====== TASK MATERIAL

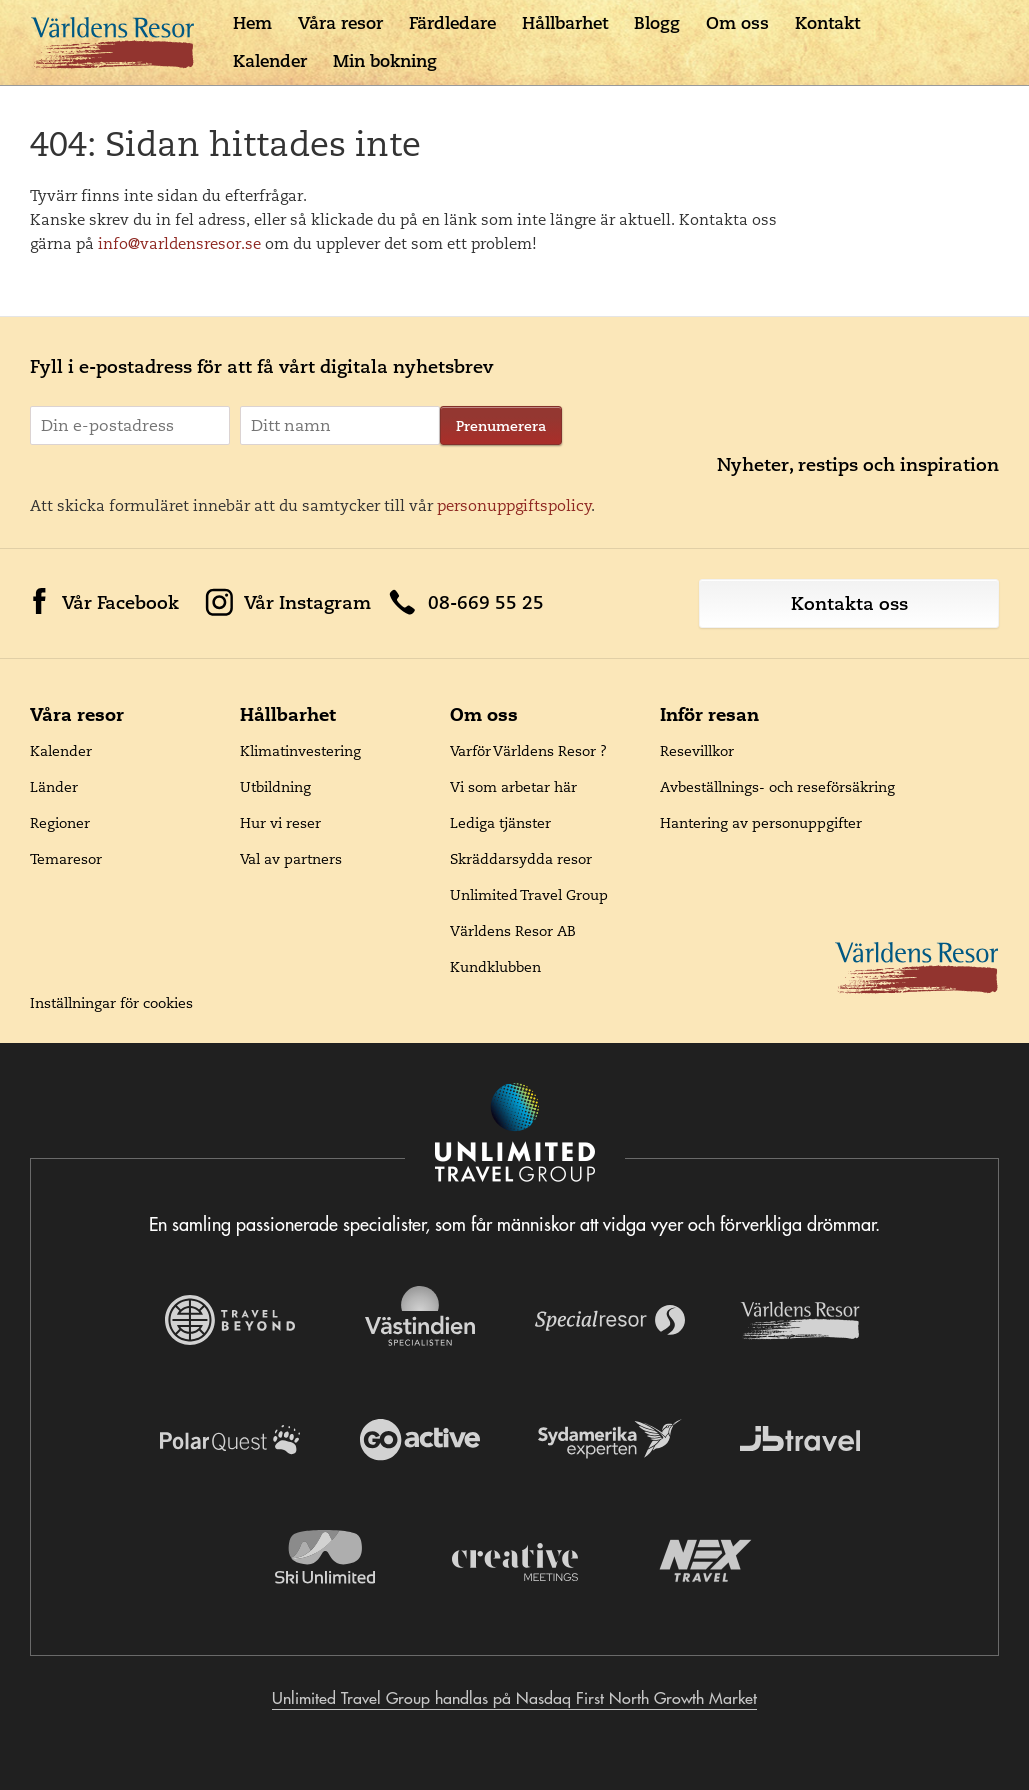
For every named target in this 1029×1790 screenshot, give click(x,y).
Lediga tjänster (500, 823)
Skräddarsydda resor (521, 859)
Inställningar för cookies (111, 1003)
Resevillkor (697, 751)
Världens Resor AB (513, 931)
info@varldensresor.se (179, 243)
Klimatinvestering (300, 751)
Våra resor (340, 23)
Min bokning (385, 61)
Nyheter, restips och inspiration (858, 464)
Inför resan (709, 714)
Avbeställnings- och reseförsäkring (777, 787)
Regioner (60, 823)
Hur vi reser (280, 823)
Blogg (657, 23)
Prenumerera (501, 426)
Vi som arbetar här (513, 787)
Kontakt (827, 23)
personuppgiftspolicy (514, 505)
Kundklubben (495, 967)
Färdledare (452, 23)
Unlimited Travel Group (529, 895)
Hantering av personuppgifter (761, 823)
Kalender (270, 61)
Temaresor (66, 859)
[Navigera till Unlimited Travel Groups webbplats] (515, 1134)
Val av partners (291, 859)
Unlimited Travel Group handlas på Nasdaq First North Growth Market (514, 1698)
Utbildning (275, 787)
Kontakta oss (849, 603)
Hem (252, 23)
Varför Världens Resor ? (528, 751)
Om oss (737, 23)
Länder (54, 787)
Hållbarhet (565, 23)
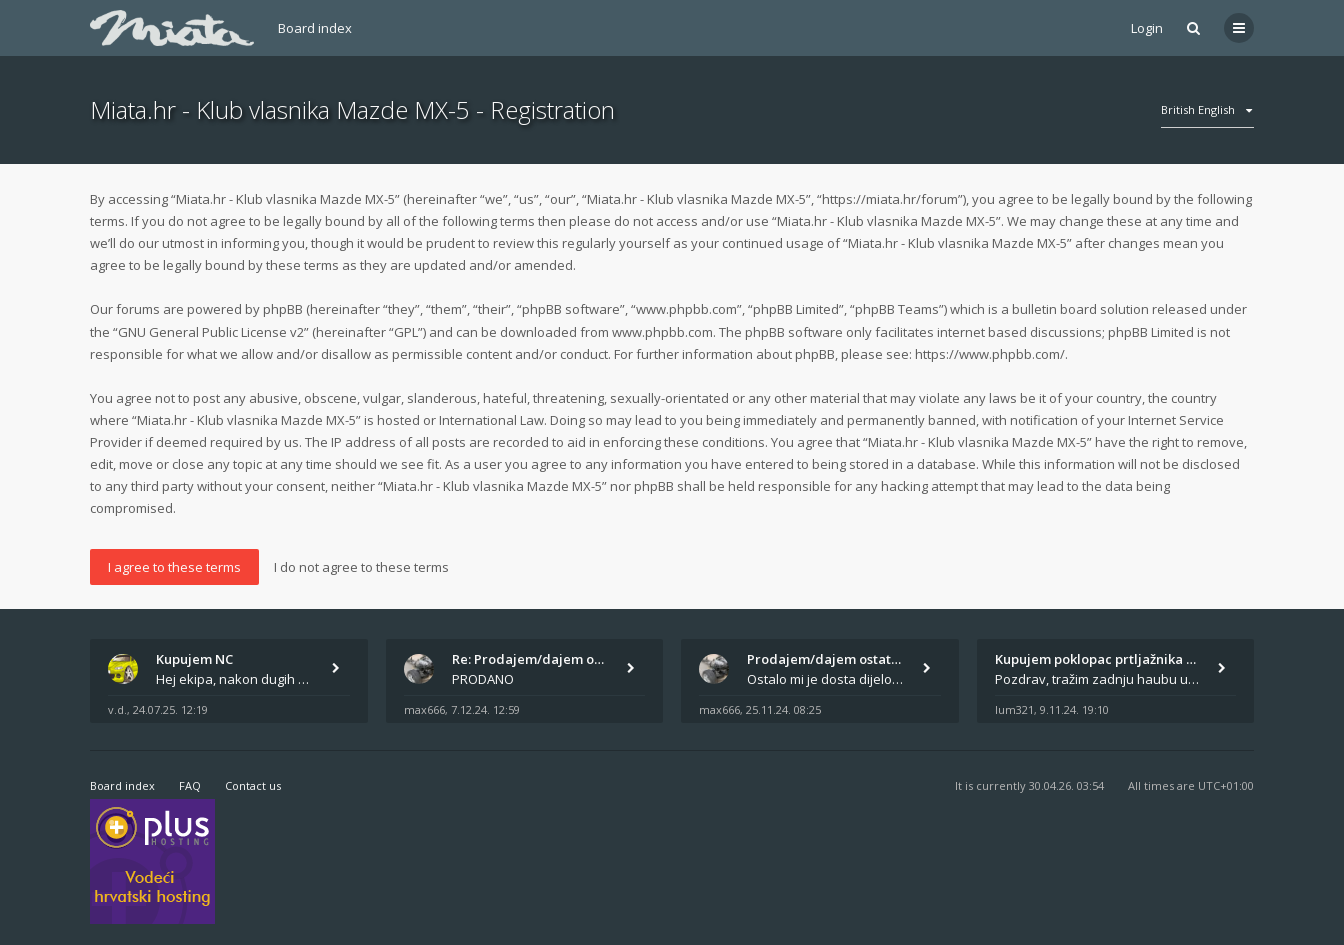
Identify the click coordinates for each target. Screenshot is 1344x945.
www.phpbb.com (662, 332)
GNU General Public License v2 (211, 332)
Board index (315, 28)
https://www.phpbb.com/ (990, 354)
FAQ (190, 785)
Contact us (253, 785)
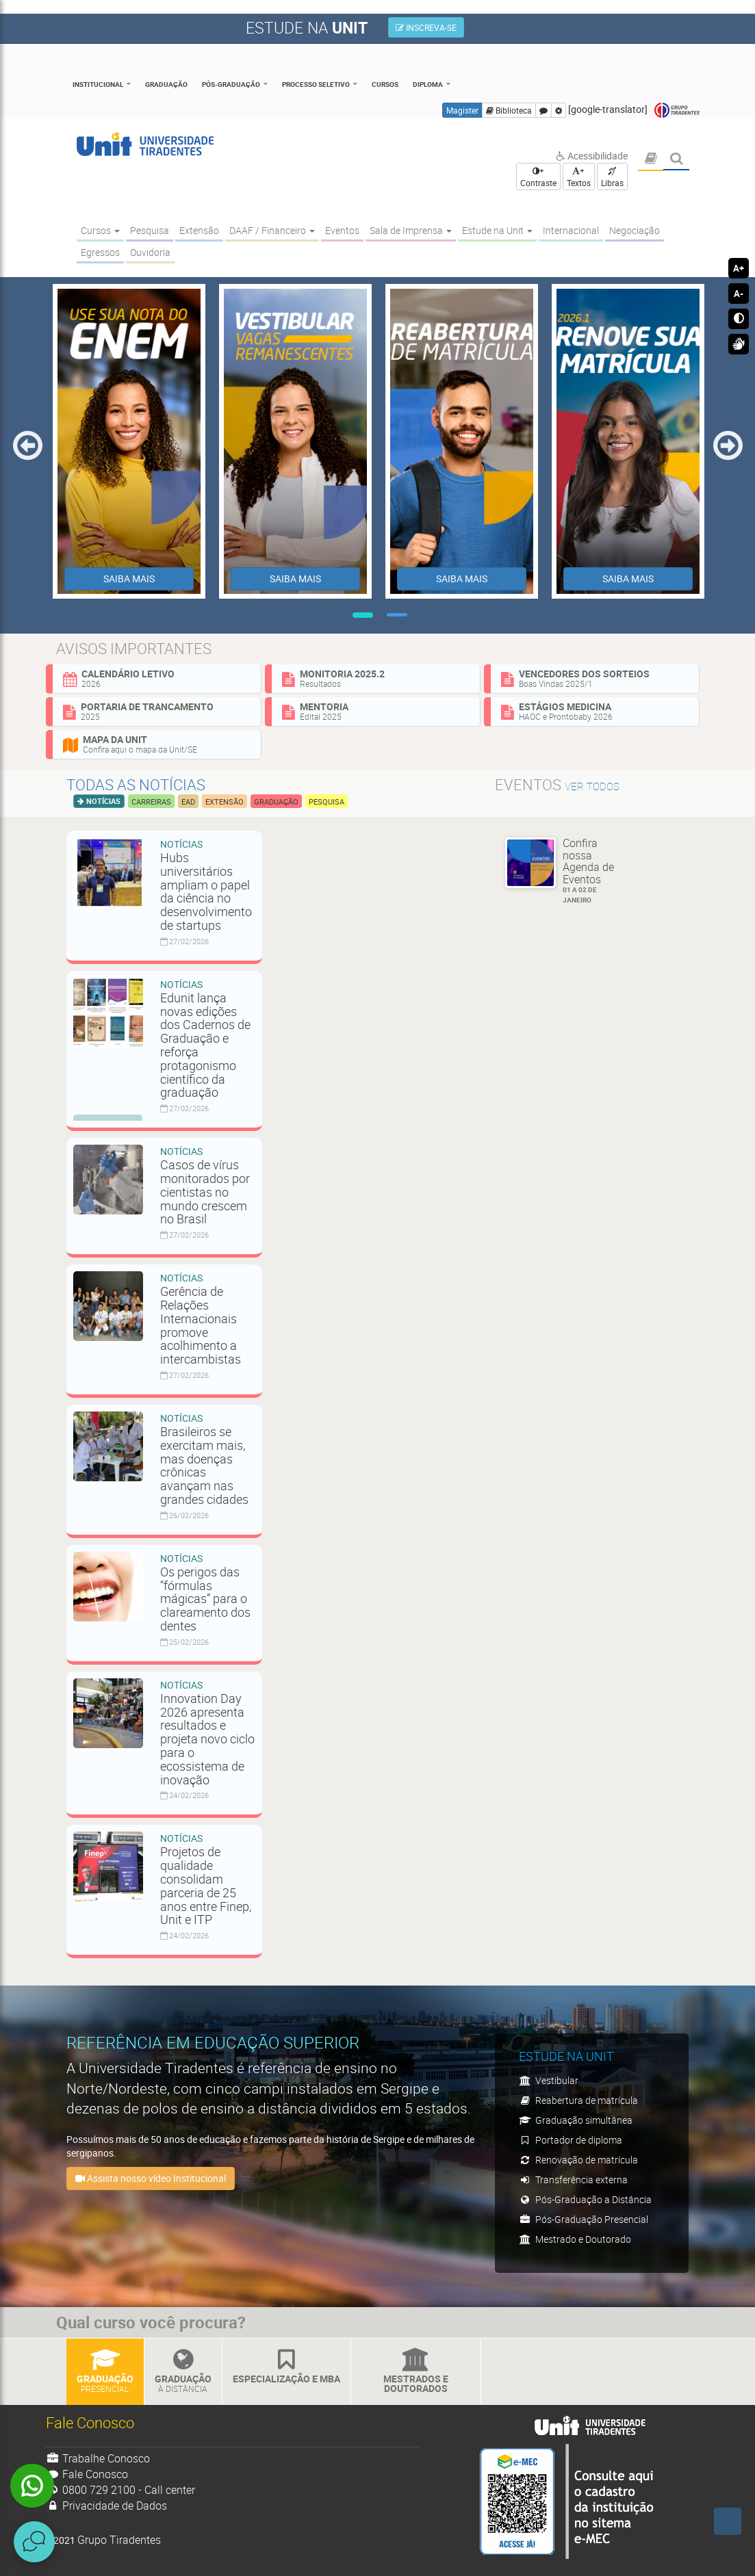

============

Everything above from the line with "Min bokning (385, 61)" to the line with "personuppgiftspolicy (514, 505)", both included, must be repeated exactly, and nothing outside that range.

Min bokning (385, 61)
Nyheter, restips och inspiration (858, 464)
Inför resan (709, 714)
Avbeställnings- och reseförsäkring (777, 787)
Regioner (60, 823)
Hur vi reser (280, 823)
Blogg (657, 23)
Prenumerera (501, 426)
Vi som arbetar här (513, 787)
Kontakt (827, 23)
personuppgiftspolicy (514, 505)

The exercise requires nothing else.